Introduction
In this post we look at a few key features from a dataset I put together. In November 2022 I requested a box of pennies. This is equivalent to $25 dollars worth. From there I opened each roll of pennies (worth ¢50 each). For each penny I recorded the coin’s year, mint mark, whether it contains 95% copper (or is clad), the country, the roll number, and included a few notes on special pennies.
All pennies except one were of US origin, a 2002 Canadian cent.
We begin our data exploration by loading up our R packages and dataset.
library(here)
library(readODS)
library(ggplot2)
fp <- here("csv", "pennies", "pennies_2022.ods")

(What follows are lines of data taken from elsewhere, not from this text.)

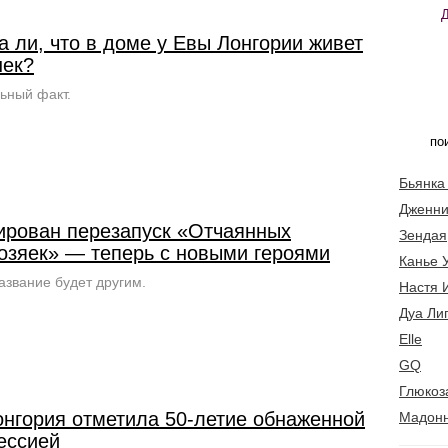
 ли, что в доме у Евы Лонгории живет
шек?
ьный факт.
Бьянка
Дженни
ирован перезапуск «Отчаянных
Зендая
озяек» — теперь с новыми героями
Канье 
азвание будет другим.
Настя 
Дуа Ли
Elle
GQ
Глюкоз
онгория отметила 50-летие обнаженной
Мадон
ессией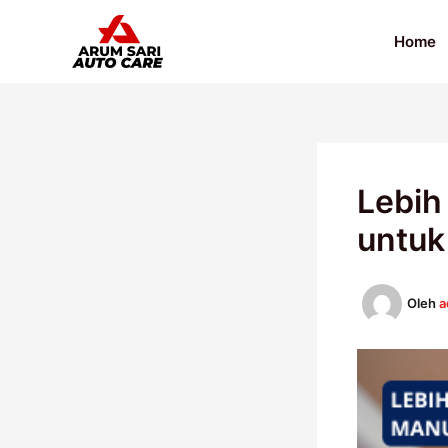
Lewati
ke
Home
konten
Lebih
untuk
Oleh
a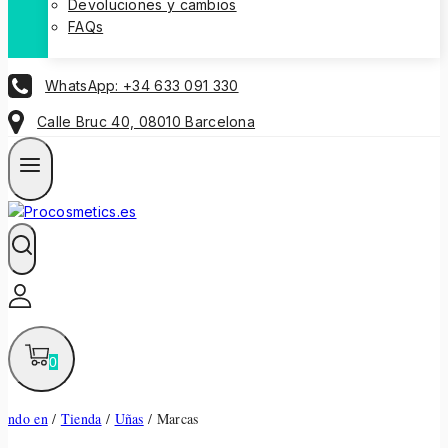
Devoluciones y cambios
FAQs
WhatsApp: +34 633 091 330
Calle Bruc 40, 08010 Barcelona
0
ndo en
/
Tienda
/
Uñas
/
Marcas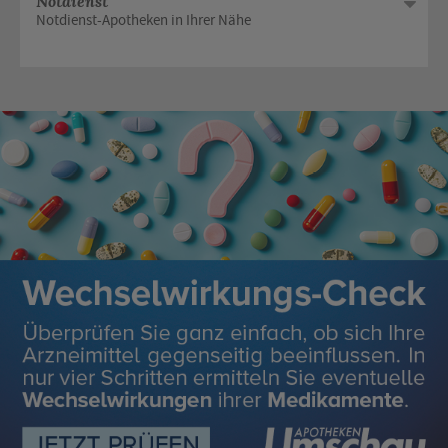
Notdienst
Notdienst-Apotheken in Ihrer Nähe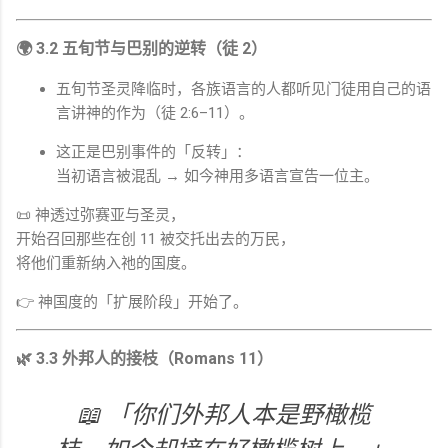
🌍 3.2 五旬节与巴别的逆转（徒 2）
五旬节圣灵降临时，各族语言的人都听见门徒用自己的语
言讲神的作为（徒 2:6–11）。
这正是巴别事件的「反转」：
当初语言被混乱 → 如今神用多语言宣告一位主。
📜 神透过弥赛亚与圣灵，
开始召回那些在创 11 被交托出去的万民，
将他们重新纳入祂的国度。
👉 神国度的「扩展阶段」开始了。
🌿 3.3 外邦人的接枝（
Romans
11）
📖 「你们外邦人本是野橄榄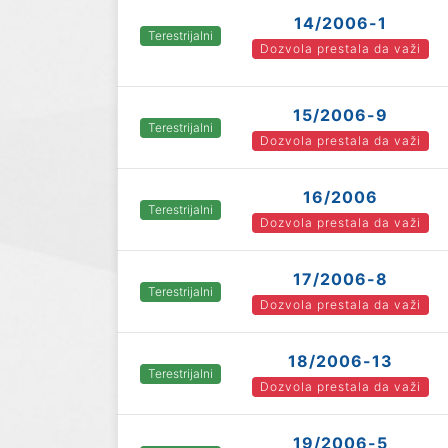
14/2006-1
Terestrijalni
Dozvola prestala da važi
15/2006-9
Terestrijalni
Dozvola prestala da važi
16/2006
Terestrijalni
Dozvola prestala da važi
17/2006-8
Terestrijalni
Dozvola prestala da važi
18/2006-13
Terestrijalni
Dozvola prestala da važi
19/2006-5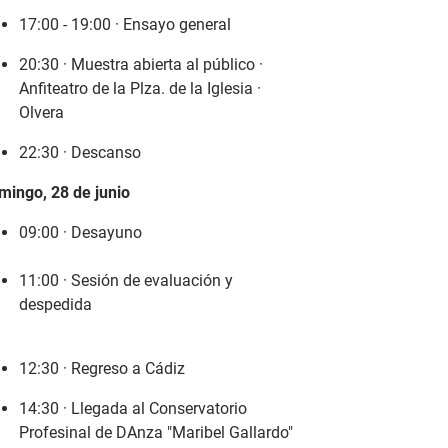
17:00 - 19:00 · Ensayo general
20:30 · Muestra abierta al público ·
Anfiteatro de la Plza. de la Iglesia ·
Olvera
22:30 · Descanso
mingo, 28 de junio
09:00 · Desayuno
11:00 · Sesión de evaluación y
despedida
12:30 · Regreso a Cádiz
14:30 · Llegada al Conservatorio
Profesinal de DAnza "Maribel Gallardo"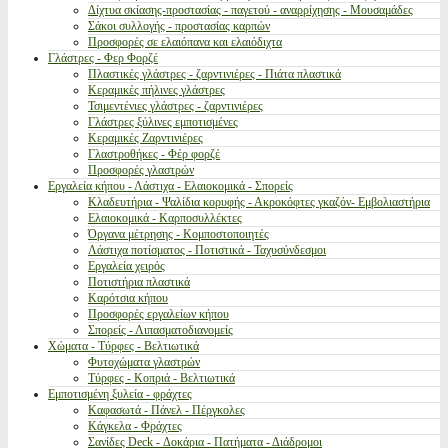
Δίχτυα σκίασης-προστασίας - παγετού - αναρρίχησης - Μουσαμάδες
Σάκοι συλλογής - προστασίας καρπών
Προσφορές σε ελαιόπανα και ελαιόδιχτα
Γλάστρες - Φερ Φορζέ
Πλαστικές γλάστρες - ζαρντινιέρες - Πιάτα πλαστικά
Κεραμικές πήλινες γλάστρες
Τσιμεντένιες γλάστρες - ζαρντινιέρες
Γλάστρες ξύλινες εμποτισμένες
Κεραμικές Ζαρντινιέρες
Γλαστροθήκες - Φέρ φορζέ
Προσφορές γλαστρών
Εργαλεία κήπου - Λάστιχα - Ελαιοκομικά - Σπορείς
Κλαδευτήρια - Ψαλίδια κορυφής - Ακροκόφτες γκαζόν- Εμβολιαστήρια
Ελαιοκομικά - Καρποσυλλέκτες
Όργανα μέτρησης - Κομποστοποιητές
Λάστιχα ποτίσματος - Ποτιστικά - Ταχυσύνδεσμοι
Εργαλεία χειρός
Ποτιστήρια πλαστικά
Καρότσια κήπου
Προσφορές εργαλείων κήπου
Σπορείς - Λιπασματοδιανομείς
Χώματα - Τύρφες - Βελτιωτικά
Φυτοχώματα γλαστρών
Τύρφες - Κοπριά - Βελτιωτικά
Εμποτισμένη ξυλεία - φράχτες
Καφασωτά - Πάνελ - Πέργκολες
Κάγκελα - Φράχτες
Σανίδες Deck - Δοκάρια - Πατήματα - Διάδρομοι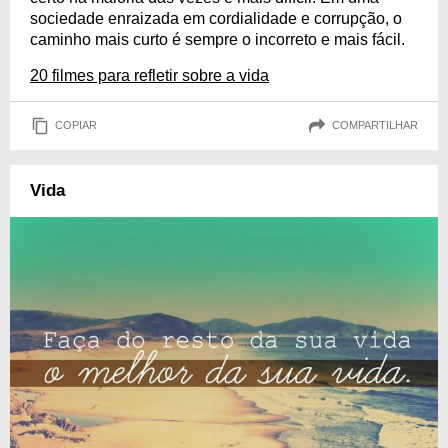
sociedade enraizada em cordialidade e corrupção, o
caminho mais curto é sempre o incorreto e mais fácil.
20 filmes para refletir sobre a vida
COPIAR
COMPARTILHAR
Vida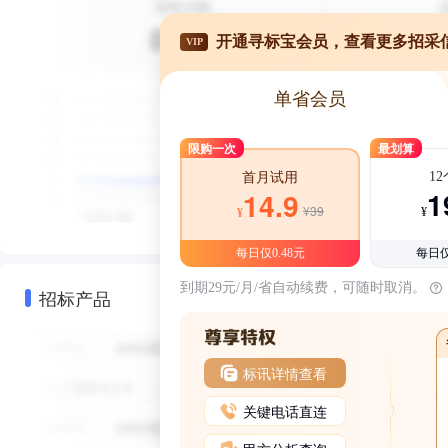
开通寻标宝会员，查看更多招采
VIP
单省会员
限购一次
最划算
1
首月试用
1
14.9
¥39
¥
¥
每日仅0.48元
每日仅
到期29元/月/省自动续费，可随时取消。
招标产品
标讯详情查看
关键电话直连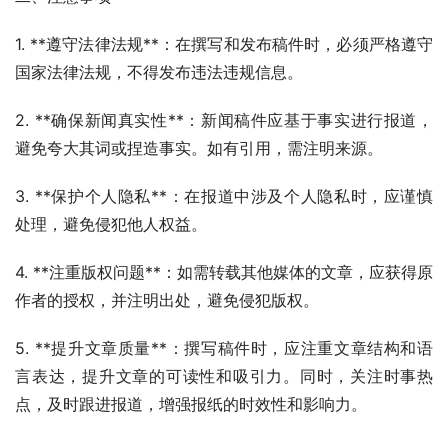
1. **遵守法律法规**：在撰写和发布稿件时，必须严格遵守
国家法律法规，不得发布违法违规信息。
2. **确保新闻真实性**：新闻稿件应基于事实进行报道，
避免夸大其词或捏造事实。如有引用，需注明来源。
3. **保护个人隐私**：在报道中涉及个人隐私时，应谨慎
处理，避免侵犯他人权益。
4. **注重版权问题**：如需转载其他媒体的文章，应获得原
作者的授权，并注明出处，避免侵犯版权。
5. **提升文章质量**：撰写稿件时，应注重文章结构和语
言表达，提升文章的可读性和吸引力。同时，关注时事热
点，及时跟进报道，增强报纸的时效性和影响力。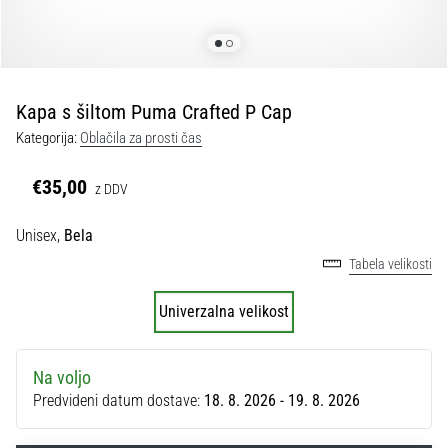
Maestro
nogometni
čevlji
–
kontrola
Kapa s šiltom Puma Crafted P Cap
in
dotik
Kategorija:
Oblačila za prosti čas
|
11teamsports
€35,00
z DDV
Unisex,
Bela
1. 7. 2025
•
Tabela velikosti
1 min. branja
Play
Univerzalna velikost
for
More
Na voljo
Victories
Predvideni datum dostave:
18. 8. 2026 - 19. 8. 2026
Pripravi
se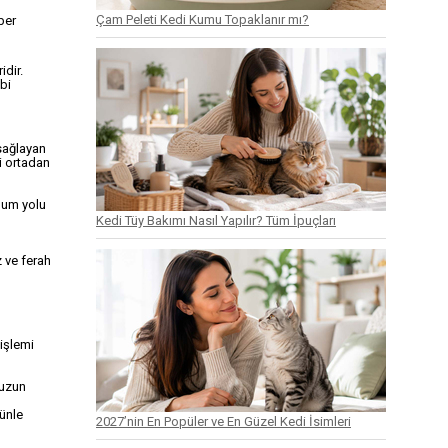
Çam Peleti Kedi Kumu Topaklanır mı?
ber
idir.
bi
sağlayan
ni ortadan
unum yolu
Kedi Tüy Bakımı Nasıl Yapılır? Tüm İpuçları
 ve ferah
 işlemi
 uzun
ünle
2027’nin En Popüler ve En Güzel Kedi İsimleri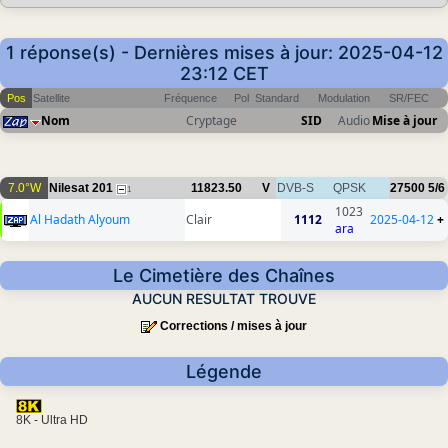
1 réponse(s) - Dernières mises à jour: 2025-04-12
23:12 CET
Pos
Satellite
Fréquence
Pol
Standard
Modulation
SR/FEC
Nom
Cryptage
SID
Audio
Mise à jour
7.0°W
Nilesat 201
11823.50
V
DVB-S
QPSK
27500
5/6
1
1023
Al Hadath Alyoum
Clair
1112
2025-04-12
+
ara
Le Cimetière des Chaînes
AUCUN RESULTAT TROUVE
Corrections / mises à jour
Légende
8K - Ultra HD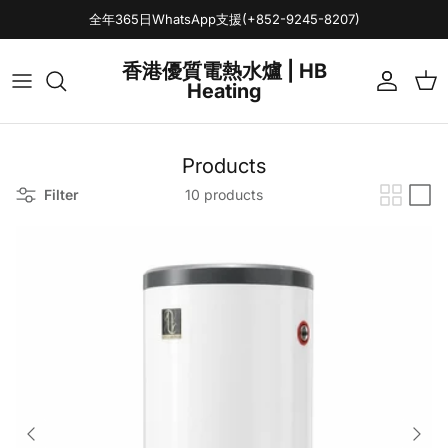
Skip to content
全年365日WhatsApp支援(+852-9245-8207)
香港優質電熱水爐 | HB
Heating
Account
Cart
Products
Filter
10 products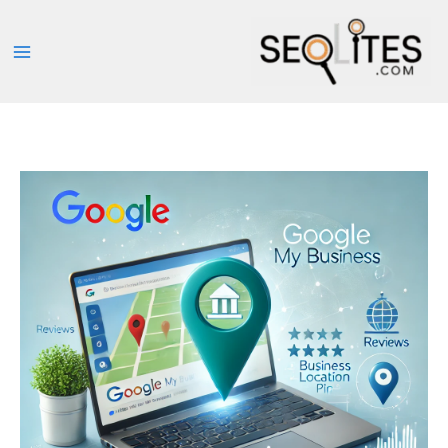
خطي
لى
لمحتوى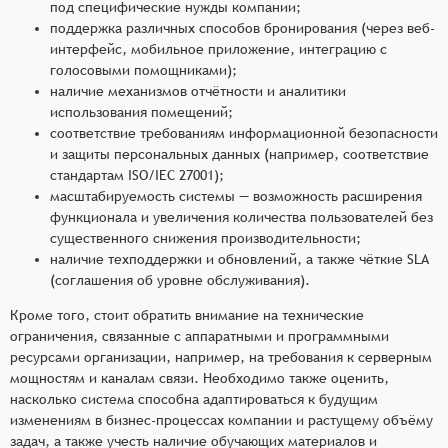
под специфические нужды компании;
поддержка различных способов бронирования (через веб-
интерфейс, мобильное приложение, интеграцию с
голосовыми помощниками);
наличие механизмов отчётности и аналитики
использования помещений;
соответствие требованиям информационной безопасности
и защиты персональных данных (например, соответствие
стандартам ISO/IEC 27001);
масштабируемость системы — возможность расширения
функционала и увеличения количества пользователей без
существенного снижения производительности;
наличие техподдержки и обновлений, а также чёткие SLA
(соглашения об уровне обслуживания).
Кроме того, стоит обратить внимание на технические
ограничения, связанные с аппаратными и программными
ресурсами организации, например, на требования к серверным
мощностям и каналам связи. Необходимо также оценить,
насколько система способна адаптироваться к будущим
изменениям в бизнес-процессах компании и растущему объёму
задач, а также учесть наличие обучающих материалов и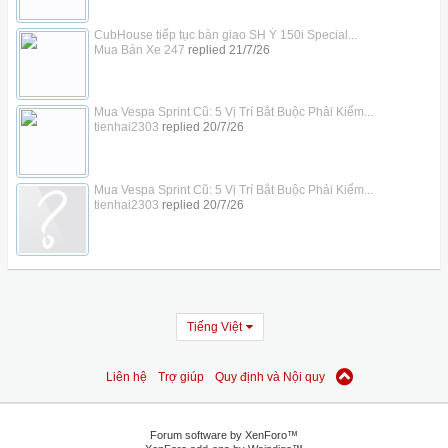
CubHouse tiếp tục bàn giao SH Ý 150i Special...
Mua Bán Xe 247
replied
21/7/26
Mua Vespa Sprint Cũ: 5 Vị Trí Bắt Buộc Phải Kiểm...
tienhai2303
replied
20/7/26
Mua Vespa Sprint Cũ: 5 Vị Trí Bắt Buộc Phải Kiểm...
tienhai2303
replied
20/7/26
Tiếng Việt
Liên hệ
Trợ giúp
Quy định và Nội quy
Forum software by XenForo™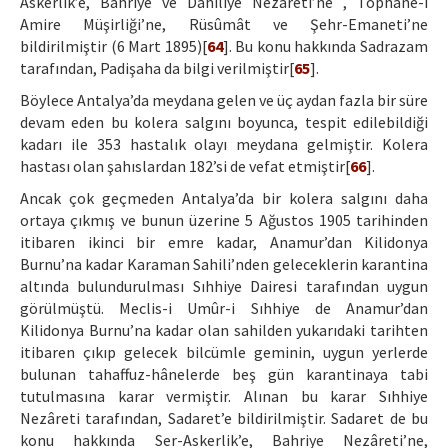
Askerlik’e, Bahriye ve Dahiliye Nezâreti’ne , Tophane-i
Amire Müşirliği’ne, Rüsûmât ve Şehr-Emaneti’ne
bildirilmiştir (6 Mart 1895)[
64
]. Bu konu hakkında Sadrazam
tarafından, Padişaha da bilgi verilmiştir[
65
].
Böylece Antalya’da meydana gelen ve üç aydan fazla bir süre
devam eden bu kolera salgını boyunca, tespit edilebildiği
kadarı ile 353 hastalık olayı meydana gelmiştir. Kolera
hastası olan şahıslardan 182’si de vefat etmiştir[
66
].
Ancak çok geçmeden Antalya’da bir kolera salgını daha
ortaya çıkmış ve bunun üzerine 5 Ağustos 1905 tarihinden
itibaren ikinci bir emre kadar, Anamur’dan Kilidonya
Burnu’na kadar Karaman Sahili’nden geleceklerin karantina
altında bulundurulması Sıhhiye Dairesi tarafından uygun
görülmüştü. Meclis-i Umûr-i Sıhhiye de Anamur’dan
Kilidonya Burnu’na kadar olan sahilden yukarıdaki tarihten
itibaren çıkıp gelecek bilcümle geminin, uygun yerlerde
bulunan tahaffuz-hânelerde beş gün karantinaya tabi
tutulmasına karar vermiştir. Alınan bu karar Sıhhiye
Nezâreti tarafından, Sadaret’e bildirilmiştir. Sadaret de bu
konu hakkında Ser-Askerlik’e, Bahriye Nezâreti’ne,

pennies <- readODS::read_ods(fp)
Data Cleaning
Here was take a brief look at our dataframe. Notice below that our date column is recorded as a character datatype. This is because some of the dates were unreadable or very hard to accurately determine, so I used “unknown” as a placeholder in these cases.
str(pennies)
## 'data.frame': 2500 obs. of 6 variables:
## $ date : chr "2022" "2022" "2018" "2019" ...
## $ mint : chr "d" "d" "d" "d" ...
## $ copper95: num NA NA NA NA NA 1 NA NA NA NA ...
## $ country : chr NA NA NA NA ...
## $ roll : num 1 1 1 1 1 1 1 1 1 1 ...
## $ notes : chr NA NA NA NA ...
We will now go ahead and clean up the dataset. First off, we remove the foreign cent from the mix. Next, we convert our date column to numeric. Lastly, we update our copper95
column to use 0 for clad pennies.
pennies <- pennies[which(is.na(pennies$country)),]
pennies$date <- gsub("unknown", NA, pennies$date)
pennies$date <- as.numeric(pennies$date)
pennies$copper95[is.na(pennies$copper95)] <- 0
Data visualization
With our data a little cleaner, we can now take a closer examination. Below we create two histograms, one showing counts for each year, the other showing counts for each decade. Note that ggplot2
automatically removes the dates with NA
values from the histograms.
ggplot(pennies, aes(x=date, fill=mint, color=mint)) +
geom_histogram(breaks=1920:2023) +
xlab("Date") + ylab("Count") +
ggtitle("Histogram of Pennies Sorted by Year")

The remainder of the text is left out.